Discover the latest in syrups: birch and walnut, and how to add your menu.

Did you know that there are multiple varieties of syrup beyond maple that you can offer your customers the next time they order pancakes, waffles, or French toast? Although sales of maple syrup are booming, also rising to the top of the popularity charts are a diverse menu of alternatives. Birch syrup and walnut syrup, for example, are made from sap tapped directly from the tree (just like maple), while other trees that can be tapped are elder, box elder, hickory, basswood, sycamore, beechnut, butternut, and more. Thanks to technological advancements, there are also syrup hybrids such as earthy tasting maple-walnut and nutty flavored maple-birch.

To treat your customers to an expanding menu of syrups teeming with taste and nutrients, enjoy the following guide to the birch and walnut types. As you will discover, although they are made using the same tools for tapping as sugar maples, each variety boasts many unique characteristics and can be used in cooking and baking to create novel dishes and add a savory twist to your customers’ favorite recipes.

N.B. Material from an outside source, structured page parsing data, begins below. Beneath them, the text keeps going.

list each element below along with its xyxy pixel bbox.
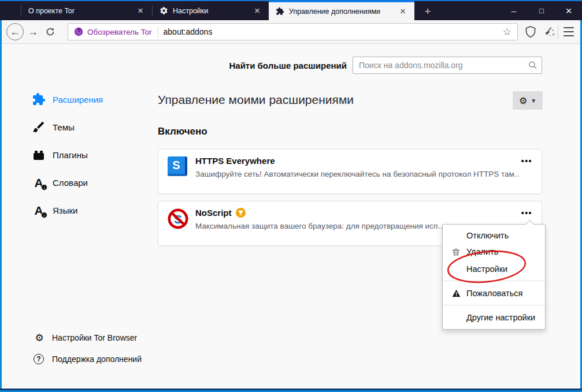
- sidebar-item-label: Языки: [53, 206, 77, 215]
- gear-icon: ⚙: [34, 332, 45, 344]
- tab-addons-manager-active[interactable]: Управление дополнениями ×: [269, 1, 414, 20]
- tab-close-icon[interactable]: ×: [251, 5, 263, 17]
- menu-item-label: Пожаловаться: [466, 289, 522, 298]
- warning-icon: [451, 289, 461, 297]
- svg-text:+: +: [549, 33, 551, 37]
- minimize-button[interactable]: –: [502, 1, 526, 20]
- help-question-icon: ?: [34, 354, 45, 364]
- https-everywhere-icon: S: [168, 156, 188, 177]
- menu-item-disable[interactable]: Отключить: [443, 227, 545, 244]
- bookmark-star-icon[interactable]: ☆: [497, 26, 517, 38]
- sidebar-footer-label: Настройки Tor Browser: [52, 333, 137, 342]
- tab-label: Управление дополнениями: [289, 8, 394, 16]
- section-enabled-heading: Включено: [158, 126, 207, 137]
- new-tab-button[interactable]: +: [420, 5, 435, 18]
- addons-search-box[interactable]: [353, 57, 542, 74]
- find-more-addons-label: Найти больше расширений: [229, 61, 347, 70]
- sidebar-item-addons-support[interactable]: ? Поддержка дополнений: [34, 352, 142, 367]
- menu-item-label: Настройки: [466, 264, 507, 274]
- gear-icon: [160, 6, 168, 15]
- url-text[interactable]: about:addons: [164, 27, 497, 36]
- menu-item-preferences[interactable]: Настройки: [443, 260, 545, 278]
- tab-label: Настройки: [173, 7, 248, 15]
- tab-close-icon[interactable]: ×: [135, 5, 146, 17]
- sidebar-item-label: Темы: [53, 122, 75, 132]
- window-close-button[interactable]: ×: [557, 1, 581, 20]
- dictionary-icon: A↓: [32, 176, 46, 189]
- url-separator: [158, 27, 158, 37]
- addon-card-https-everywhere[interactable]: S HTTPS Everywhere Зашифруйте сеть! Авто…: [158, 149, 542, 194]
- addon-description: Зашифруйте сеть! Автоматически переключа…: [195, 170, 519, 178]
- svg-text:+: +: [552, 32, 555, 38]
- chevron-down-icon: ▼: [531, 98, 536, 104]
- back-button[interactable]: ←: [6, 23, 24, 40]
- menu-item-report[interactable]: Пожаловаться: [443, 284, 545, 302]
- gear-icon: ⚙: [519, 95, 527, 106]
- site-identity[interactable]: Обозреватель Tor: [68, 24, 158, 40]
- reload-icon[interactable]: [42, 23, 58, 40]
- menu-item-label: Другие настройки: [466, 313, 535, 322]
- addons-search-input[interactable]: [353, 57, 542, 74]
- addon-name[interactable]: HTTPS Everywhere: [195, 156, 275, 166]
- page-title: Управление моими расширениями: [158, 93, 354, 107]
- trash-icon: [451, 248, 461, 256]
- sidebar-item-extensions[interactable]: Расширения: [32, 91, 103, 108]
- toolbar-separator: [558, 25, 558, 39]
- addons-manager-page: Найти больше расширений Расширения Темы: [2, 44, 580, 389]
- window-bottom-border: [0, 389, 582, 392]
- navigation-toolbar: ← → Обозреватель Tor about:addons ☆: [2, 20, 580, 44]
- security-shield-icon[interactable]: [524, 25, 539, 40]
- language-icon: A↓: [32, 203, 46, 217]
- menu-separator: [443, 305, 545, 305]
- tab-about-tor[interactable]: О проекте Tor ×: [21, 1, 152, 20]
- puzzle-icon: [276, 7, 284, 16]
- sidebar-item-label: Словари: [53, 178, 88, 188]
- search-icon: [528, 61, 537, 70]
- new-identity-broom-icon[interactable]: + + +: [543, 25, 558, 40]
- forward-button[interactable]: →: [25, 23, 41, 40]
- sidebar-item-plugins[interactable]: Плагины: [32, 146, 88, 163]
- sidebar-item-languages[interactable]: A↓ Языки: [32, 201, 77, 219]
- plugin-brick-icon: [32, 148, 46, 162]
- sidebar-item-label: Плагины: [53, 150, 88, 160]
- more-options-icon[interactable]: •••: [521, 156, 532, 166]
- menu-item-label: Отключить: [466, 231, 509, 240]
- sidebar-item-label: Расширения: [53, 95, 103, 104]
- menu-item-remove[interactable]: Удалить: [443, 244, 545, 260]
- addon-name[interactable]: NoScript: [195, 208, 232, 218]
- sidebar-footer-label: Поддержка дополнений: [52, 354, 142, 364]
- browser-window: О проекте Tor × Настройки × Управление д…: [0, 0, 582, 392]
- tab-close-icon[interactable]: ×: [397, 6, 409, 17]
- identity-label: Обозреватель Tor: [87, 28, 152, 36]
- menu-item-label: Удалить: [466, 247, 498, 256]
- puzzle-icon: [32, 92, 46, 106]
- hamburger-menu-icon[interactable]: [564, 27, 574, 36]
- menu-item-more-settings[interactable]: Другие настройки: [443, 308, 545, 326]
- menu-separator: [443, 281, 545, 281]
- tab-label: О проекте Tor: [28, 7, 131, 15]
- url-bar[interactable]: Обозреватель Tor about:addons ☆: [68, 23, 518, 40]
- addon-context-menu: Отключить Удалить Настройки: [442, 224, 546, 330]
- sidebar-item-themes[interactable]: Темы: [32, 118, 75, 136]
- titlebar: О проекте Tor × Настройки × Управление д…: [0, 0, 582, 20]
- sidebar-item-tor-settings[interactable]: ⚙ Настройки Tor Browser: [34, 330, 137, 345]
- maximize-button[interactable]: □: [529, 1, 554, 20]
- noscript-icon: S: [168, 208, 188, 229]
- more-options-icon[interactable]: •••: [521, 208, 532, 218]
- tab-settings[interactable]: Настройки ×: [153, 1, 269, 20]
- paintbrush-icon: [32, 120, 46, 134]
- recommended-trophy-icon: [236, 208, 246, 218]
- tools-for-all-addons-button[interactable]: ⚙ ▼: [513, 91, 543, 110]
- sidebar-item-dictionaries[interactable]: A↓ Словари: [32, 174, 88, 191]
- tor-onion-icon: [74, 27, 83, 36]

Tapping the Value of Walnut and Birch Trees

For the past decade, teams of organic tree sap specialists (such as those at the Cornell Maple Program), alongside food technologists and manufacturers, have been researching the commercial potential of tapping walnut and birch for syrup. Among their key objectives has been determining the best tapping methods (i.e. the old-school bucket-hung-on-a-tree method where gravity pulls the sap from the tree vs. the more modern vacuum tube method where tubes are hooked up to the trees with a pump); the best times of year and climate conditions; the expected sap flow and yield; the comparative sugar levels; and the value of blending sap varieties. Last on the list: Taste tests to determine the potential of the new food products. In the words of Michael Farrell, co-founder of New Leaf Tree Syrups: “Part of the fun is seeing how people like it. Everybody loves maple, and we’ll have to see how they like these.”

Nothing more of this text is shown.